La palabra relato está de forma tan extendida en el debate público como parte indispensable de la construcción del argumentario político que hemos olvidado su acepción más profana, que no es más que la que se dedica a la narración estructurada de sucesos con el lenguaje y que se conforma en novelas, cuentos, películas o cualquier construcción literaria o cinematográfica. La apropiación hegemónica del concepto relato en palabras de los gurús que dirigen a nuestros líderes ha provocado una intoxicación que afecta de forma determinante al modo en el que nos acercamos a la ficción.
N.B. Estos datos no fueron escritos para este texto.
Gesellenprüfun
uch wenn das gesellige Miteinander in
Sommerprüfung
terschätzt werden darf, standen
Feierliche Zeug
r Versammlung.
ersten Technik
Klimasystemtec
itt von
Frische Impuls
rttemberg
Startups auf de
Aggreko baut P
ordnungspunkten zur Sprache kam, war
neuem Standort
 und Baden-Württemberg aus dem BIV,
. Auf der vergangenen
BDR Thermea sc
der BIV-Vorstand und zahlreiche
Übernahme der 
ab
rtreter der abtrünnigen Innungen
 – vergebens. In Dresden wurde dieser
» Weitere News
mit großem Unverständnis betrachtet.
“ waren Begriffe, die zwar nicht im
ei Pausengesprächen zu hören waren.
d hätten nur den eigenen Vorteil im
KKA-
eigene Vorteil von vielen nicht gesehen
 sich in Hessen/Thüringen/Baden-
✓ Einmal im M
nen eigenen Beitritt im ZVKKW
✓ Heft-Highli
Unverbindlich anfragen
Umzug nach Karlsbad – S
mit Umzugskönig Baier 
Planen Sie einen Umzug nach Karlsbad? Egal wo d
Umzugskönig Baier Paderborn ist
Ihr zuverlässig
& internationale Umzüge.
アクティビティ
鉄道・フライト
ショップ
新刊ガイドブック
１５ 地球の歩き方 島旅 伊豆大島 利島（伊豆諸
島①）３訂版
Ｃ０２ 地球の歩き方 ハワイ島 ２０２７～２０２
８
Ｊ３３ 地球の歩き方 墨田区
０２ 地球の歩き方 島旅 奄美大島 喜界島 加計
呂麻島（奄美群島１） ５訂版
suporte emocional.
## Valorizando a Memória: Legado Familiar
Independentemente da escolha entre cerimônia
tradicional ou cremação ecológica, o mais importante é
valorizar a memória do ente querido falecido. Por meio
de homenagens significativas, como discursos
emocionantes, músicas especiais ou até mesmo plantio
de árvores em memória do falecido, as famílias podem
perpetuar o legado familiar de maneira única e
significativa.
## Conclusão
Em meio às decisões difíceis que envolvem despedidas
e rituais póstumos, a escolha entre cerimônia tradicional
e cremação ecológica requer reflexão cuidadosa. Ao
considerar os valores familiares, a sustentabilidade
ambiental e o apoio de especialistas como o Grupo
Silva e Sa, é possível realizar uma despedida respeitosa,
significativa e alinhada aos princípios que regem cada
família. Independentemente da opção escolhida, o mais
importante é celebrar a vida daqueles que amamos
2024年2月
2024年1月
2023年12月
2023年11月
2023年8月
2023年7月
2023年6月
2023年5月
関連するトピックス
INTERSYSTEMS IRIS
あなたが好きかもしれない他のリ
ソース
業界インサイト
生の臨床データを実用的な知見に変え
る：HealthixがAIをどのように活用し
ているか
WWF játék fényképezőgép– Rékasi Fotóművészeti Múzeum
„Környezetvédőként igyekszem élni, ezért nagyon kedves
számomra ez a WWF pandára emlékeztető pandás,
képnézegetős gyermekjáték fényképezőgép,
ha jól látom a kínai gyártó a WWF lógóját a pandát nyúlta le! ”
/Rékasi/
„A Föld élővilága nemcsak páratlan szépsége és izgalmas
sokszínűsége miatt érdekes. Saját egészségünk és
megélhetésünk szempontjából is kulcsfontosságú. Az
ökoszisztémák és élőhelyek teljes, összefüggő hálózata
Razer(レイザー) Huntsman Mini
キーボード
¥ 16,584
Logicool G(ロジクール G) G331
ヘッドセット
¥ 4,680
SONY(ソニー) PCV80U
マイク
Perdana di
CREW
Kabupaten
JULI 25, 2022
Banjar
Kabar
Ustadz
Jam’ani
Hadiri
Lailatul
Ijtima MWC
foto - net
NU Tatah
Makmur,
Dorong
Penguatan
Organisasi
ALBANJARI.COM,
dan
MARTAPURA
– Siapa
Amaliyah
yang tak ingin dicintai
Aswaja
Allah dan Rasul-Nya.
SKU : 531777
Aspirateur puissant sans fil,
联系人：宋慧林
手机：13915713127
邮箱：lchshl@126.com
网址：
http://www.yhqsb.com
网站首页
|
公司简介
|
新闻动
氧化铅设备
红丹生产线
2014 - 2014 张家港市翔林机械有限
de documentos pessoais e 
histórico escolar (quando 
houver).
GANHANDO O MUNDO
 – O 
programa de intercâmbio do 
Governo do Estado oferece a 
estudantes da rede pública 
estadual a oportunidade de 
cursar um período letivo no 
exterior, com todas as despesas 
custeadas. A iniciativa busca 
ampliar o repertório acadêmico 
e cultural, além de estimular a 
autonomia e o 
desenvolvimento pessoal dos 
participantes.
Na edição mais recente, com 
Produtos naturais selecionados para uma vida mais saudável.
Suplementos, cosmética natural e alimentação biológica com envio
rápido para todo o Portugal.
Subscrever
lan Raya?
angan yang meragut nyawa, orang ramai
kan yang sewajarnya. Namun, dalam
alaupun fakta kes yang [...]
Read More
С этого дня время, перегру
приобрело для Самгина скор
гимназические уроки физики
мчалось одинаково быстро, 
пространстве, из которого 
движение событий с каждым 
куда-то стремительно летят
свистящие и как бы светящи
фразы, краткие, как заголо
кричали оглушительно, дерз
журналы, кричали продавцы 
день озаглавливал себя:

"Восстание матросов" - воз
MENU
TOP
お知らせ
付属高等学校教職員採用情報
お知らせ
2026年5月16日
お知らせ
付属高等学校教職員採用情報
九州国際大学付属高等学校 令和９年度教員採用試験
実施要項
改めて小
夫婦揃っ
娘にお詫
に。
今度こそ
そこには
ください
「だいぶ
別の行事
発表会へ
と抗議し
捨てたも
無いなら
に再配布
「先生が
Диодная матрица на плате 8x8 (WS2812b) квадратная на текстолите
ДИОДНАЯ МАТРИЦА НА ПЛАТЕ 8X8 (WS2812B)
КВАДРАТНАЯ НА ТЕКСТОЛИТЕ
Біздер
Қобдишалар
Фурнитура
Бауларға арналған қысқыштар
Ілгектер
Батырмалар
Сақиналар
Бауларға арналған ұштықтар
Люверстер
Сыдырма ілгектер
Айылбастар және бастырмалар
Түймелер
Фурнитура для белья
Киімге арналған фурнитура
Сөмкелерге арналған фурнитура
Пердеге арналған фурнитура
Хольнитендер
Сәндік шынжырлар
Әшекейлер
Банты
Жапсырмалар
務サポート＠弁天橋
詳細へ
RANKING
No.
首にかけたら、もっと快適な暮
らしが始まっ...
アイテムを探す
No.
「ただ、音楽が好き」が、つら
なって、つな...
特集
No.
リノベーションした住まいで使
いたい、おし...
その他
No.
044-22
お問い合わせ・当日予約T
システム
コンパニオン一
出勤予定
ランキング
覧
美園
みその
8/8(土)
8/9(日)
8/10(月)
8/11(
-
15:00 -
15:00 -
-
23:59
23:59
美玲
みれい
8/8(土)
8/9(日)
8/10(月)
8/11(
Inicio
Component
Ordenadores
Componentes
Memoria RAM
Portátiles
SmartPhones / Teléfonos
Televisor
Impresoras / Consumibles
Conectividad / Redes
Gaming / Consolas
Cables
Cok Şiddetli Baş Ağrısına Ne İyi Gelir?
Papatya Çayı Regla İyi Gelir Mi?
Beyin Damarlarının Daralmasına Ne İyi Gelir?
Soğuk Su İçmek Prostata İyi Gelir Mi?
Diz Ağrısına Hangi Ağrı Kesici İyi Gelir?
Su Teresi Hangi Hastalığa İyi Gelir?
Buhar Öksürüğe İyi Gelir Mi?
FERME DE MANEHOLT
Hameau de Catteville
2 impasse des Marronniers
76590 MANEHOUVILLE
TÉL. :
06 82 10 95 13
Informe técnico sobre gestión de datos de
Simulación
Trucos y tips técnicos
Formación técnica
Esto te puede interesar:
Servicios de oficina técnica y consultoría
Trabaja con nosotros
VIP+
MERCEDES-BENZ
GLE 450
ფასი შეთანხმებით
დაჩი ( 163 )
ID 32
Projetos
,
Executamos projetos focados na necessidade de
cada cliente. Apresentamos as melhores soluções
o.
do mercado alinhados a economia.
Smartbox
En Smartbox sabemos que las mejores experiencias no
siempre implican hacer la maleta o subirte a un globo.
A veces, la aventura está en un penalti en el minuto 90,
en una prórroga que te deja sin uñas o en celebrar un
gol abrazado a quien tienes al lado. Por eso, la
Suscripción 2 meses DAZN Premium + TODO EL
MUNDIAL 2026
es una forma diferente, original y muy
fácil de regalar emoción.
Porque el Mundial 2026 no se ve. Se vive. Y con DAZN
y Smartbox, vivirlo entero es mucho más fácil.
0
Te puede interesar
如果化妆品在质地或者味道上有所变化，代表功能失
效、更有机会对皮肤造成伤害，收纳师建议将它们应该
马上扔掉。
Todos quieren controlar el relato y por eso la ficción está entre sus objetivos. Acaparar la forma en la que nos contamos para poder ejercer un control casi exclusivo sobre la forma y el fondo en el que se enseña nuestra historia, real o ficcionada, es vital para el éxito de unas ideas. Porque la historia que se enseña de cada país no es más que la construcción de un relato fijado por posiciones políticas predominantes.

Los sindicatos policiales reaccionaron de forma furibunda ante la serie 'Antidisturbios' de Rodrigo Sorogoyen, que por otro lado es quizás una de las mejores producciones para televisión que jamás se ha hecho en España. El motivo por el que Jupol y otros sindicatos del cuerpo policial bramaron es que no salían en la ficción de la forma dulcificada similar a la que se suele dibujar en la opinión publicada a un cuerpo como las Unidades de Intervención Policial. Aunque paradójicamente son unas de las que peor fama tiene entre la ciudadanía por su agresividad y por su propia actividad a la hora de disolver manifestaciones o actuar en desahucios.

El sindicato consideraba que la serie denigraba al cuerpo policial al mostrar a un subgrupo de la UIP como corruptos, violentos y cocainómanos. Como si la placa les eximiera de poder ser corruptos, violentos y cocainómanos, no ya en la realidad, que ejemplos sobrados hay, sino en la pluma de un guionista. Una reacción de tal tipo solo puede darse en quien considera que tiene la exclusividad para mostrar a la opinión pública cuál es la imagen que tiene que mostrarse del cuerpo, la de los ángeles custodios que persiguen a los malos y que tienen como único deber moral la defensa de los más débiles. Controlar la forma en la que se nos cuenta la historia.

Los relatos a veces se vuelven en contra de quien pretende controlarlos y arrojan resultados que sorprenden y escandalizan a quien los dirige. Una encuesta publicada esta semana decía que el 60% de los jóvenes no sabían quién era Miguel Ángel Blanco, un desconocimiento sobre la memoria histórica reciente de nuestro país completamente inaceptable que tiene dos causas fundamentales. La primera está en la misma encuesta, la mitad de los españoles siguen pensando que ETA está activa. La ingente cantidad de recursos de la derecha española y sus satélites mediáticos en priorizar que la banda terrorista sigue operando para, con su antagonismo, sacar rédito electoral es la que ha sepultado en el olvido la memoria cierta que sí merece recuerdo, porque construir un relato basado en la mentira ocupa tantas horas y letras que sepulta el conocimiento de lo relevante. La segunda es el currículo escolar.

La historia que nos contamos como país nace de los medios y la ficción de forma mayoritaria. La academia la fija pero lo popular la expande a conveniencia. Es el relato político el que marca el canal de lo conocido y lo eludido, un currículo escolar construido para negar el conflicto y obviar lo más negro de la historia reciente es terreno abonado para el conocimiento de un determinado relato político interesado y no del conocimiento íntegro de la historia común.

La ausencia absoluta del estudio del franquismo y la transición en los institutos nace de la idea de la amnesia necesaria surgida del régimen del 78 para que nuestros jóvenes tengan un desconocimiento absoluto de un periodo de nuestra historia imprescindible para conocer comportamientos y estructuras presentes. Pero el relato tiene una solución para seguir cegando a nuestras generaciones sobre la existencia del genocidio franquista. Incluir el terrorismo de ETA en el currículo de la asignatura de historia obligaría a no saltarse los años de su conformación, el antagonista con el que nació, y la historia previa a su surgimiento. El relato hegemónico siempre tiene una solución, crear una asignatura que solo hable del terrorismo de ETA, como un suceso natural sin contexto ni antecedentes.

El intento vano del control absoluto del relato en una sociedad democrática provoca a sus ejecutores angustias, úlceras y malos ratos al aproximarse a relatos incontrolados desde las instituciones. Muchos jóvenes saldrán del instituto sin saber quién es Miguel Ángel Blanco, pero también sin saber quién es el torturador Melitón Manzanas, que en la Guardia Civil hubo torturadores, que el Estado usó el terrorismo, o que los antidisturbios vacían ojos de manifestantes o mataron a Íñigo Cabacas. Un antidisturbios metiéndose una raya también es parte de nuestra historia, aunque lo cuente una serie.